Don’t miss the latest developments in business and finance.

An old tune

PM's speech should have broken new ground

Image
Business Standard Editorial Comment New Delhi
Last Updated : Aug 15 2013 | 9:38 PM IST
Prime Minister Manmohan Singh's speeches are rarely electrifying. But in none of the years since 2004 that he has stood and addressed the nation from the ramparts of the Red Fort has India's economic outlook been so in need of a pick-me-up as this year. What was needed, therefore, was a bracing set of reformist promises, that would enable observers to look into the future with more confidence - not a tired assertion that the economy would shortly turn around. However, Dr Singh did not deliver.

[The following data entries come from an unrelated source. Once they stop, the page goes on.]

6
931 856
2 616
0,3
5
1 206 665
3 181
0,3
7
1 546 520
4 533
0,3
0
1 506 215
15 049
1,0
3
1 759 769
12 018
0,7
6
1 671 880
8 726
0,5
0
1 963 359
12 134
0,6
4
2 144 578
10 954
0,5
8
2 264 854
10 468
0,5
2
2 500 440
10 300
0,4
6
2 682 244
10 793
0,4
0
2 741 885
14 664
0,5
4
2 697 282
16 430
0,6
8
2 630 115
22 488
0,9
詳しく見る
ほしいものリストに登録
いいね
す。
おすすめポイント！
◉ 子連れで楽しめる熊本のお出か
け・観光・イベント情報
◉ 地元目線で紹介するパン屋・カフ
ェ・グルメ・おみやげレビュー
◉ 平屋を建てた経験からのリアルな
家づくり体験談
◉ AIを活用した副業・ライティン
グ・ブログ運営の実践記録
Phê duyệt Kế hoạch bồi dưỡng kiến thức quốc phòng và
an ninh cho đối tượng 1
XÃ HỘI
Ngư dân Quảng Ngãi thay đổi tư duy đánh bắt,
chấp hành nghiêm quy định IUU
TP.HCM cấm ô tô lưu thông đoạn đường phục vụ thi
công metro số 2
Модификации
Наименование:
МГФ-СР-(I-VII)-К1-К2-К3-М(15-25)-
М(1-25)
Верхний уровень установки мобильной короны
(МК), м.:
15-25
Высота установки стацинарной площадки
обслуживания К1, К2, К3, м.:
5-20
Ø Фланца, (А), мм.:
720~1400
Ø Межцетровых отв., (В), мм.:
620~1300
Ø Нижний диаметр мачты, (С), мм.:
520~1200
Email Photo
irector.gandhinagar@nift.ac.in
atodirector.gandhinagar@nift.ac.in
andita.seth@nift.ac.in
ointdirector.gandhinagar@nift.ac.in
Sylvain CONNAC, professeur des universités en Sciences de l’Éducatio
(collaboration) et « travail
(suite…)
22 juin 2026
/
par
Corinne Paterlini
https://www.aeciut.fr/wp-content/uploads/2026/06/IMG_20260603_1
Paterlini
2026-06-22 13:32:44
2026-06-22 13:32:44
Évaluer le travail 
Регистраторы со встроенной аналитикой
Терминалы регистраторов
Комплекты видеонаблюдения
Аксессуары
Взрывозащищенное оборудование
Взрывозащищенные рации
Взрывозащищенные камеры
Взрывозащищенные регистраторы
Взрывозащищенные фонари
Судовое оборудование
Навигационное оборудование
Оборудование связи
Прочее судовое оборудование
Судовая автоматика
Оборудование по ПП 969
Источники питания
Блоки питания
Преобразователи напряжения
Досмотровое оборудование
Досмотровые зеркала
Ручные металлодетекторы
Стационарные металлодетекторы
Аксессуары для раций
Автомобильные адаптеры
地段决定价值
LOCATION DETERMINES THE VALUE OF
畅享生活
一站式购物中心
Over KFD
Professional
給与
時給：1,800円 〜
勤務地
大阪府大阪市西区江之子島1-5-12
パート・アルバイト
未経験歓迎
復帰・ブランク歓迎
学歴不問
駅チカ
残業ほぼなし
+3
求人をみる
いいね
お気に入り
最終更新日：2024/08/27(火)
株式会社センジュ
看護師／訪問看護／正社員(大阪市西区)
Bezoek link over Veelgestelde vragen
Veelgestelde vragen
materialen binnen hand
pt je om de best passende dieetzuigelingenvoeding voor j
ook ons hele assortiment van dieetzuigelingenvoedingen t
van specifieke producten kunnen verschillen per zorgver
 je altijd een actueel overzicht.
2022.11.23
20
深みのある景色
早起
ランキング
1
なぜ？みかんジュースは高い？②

In this he has continued his tendency to avoid committing openly to more reform in the time he has left in this term as prime minister, when that is what is needed; and instead to repeat the various achievements of the United Progressive Alliance's nine years in power. These have already been internalised by the public, which wants the UPA instead to correct its mistakes. On that front, the PM promised nothing substantially new.

To his credit, Dr Singh restated his government's commitment to rapid economic growth as an imperative. However, with little evidence of any turnaround, he nevertheless claimed that the coming few months would see the effects of the government's efforts to restart investment. This claim is not new, but has never been proved to be true in the past. And the prime minister, when saying "economic growth has slowed down at present", continued to avoid linking the fall to any failures of policy or administration. An admission of where the government has gone wrong in its attempts to revive growth, and how it will correct those mis-steps, would have instead helped convince listeners that the prime minister was not merely repeating already discredited claims.

Dr Singh may have less than a year left in office. But a government's legacy is rarely determined by an official insistence that things have indeed got better in the years that it has been in power. The UPA should stop tom-tomming its record and focus instead on creating a more concrete legacy by putting into place administrative reforms and laws that will aid economic recovery and more years of high growth in the future. Sadly, although the prime minister's speech often used the future tense - "will" and "shall" - these were always in the context of existing schemes or programmes that he promised would be implemented more effectively. That is not a forward-looking agenda. And if UPA-II does not treat even the few months it has left - the most critical, probably, of its tenure - as a time to look forward instead of back, then no number of statistics will help it retrieve how its legacy is perceived.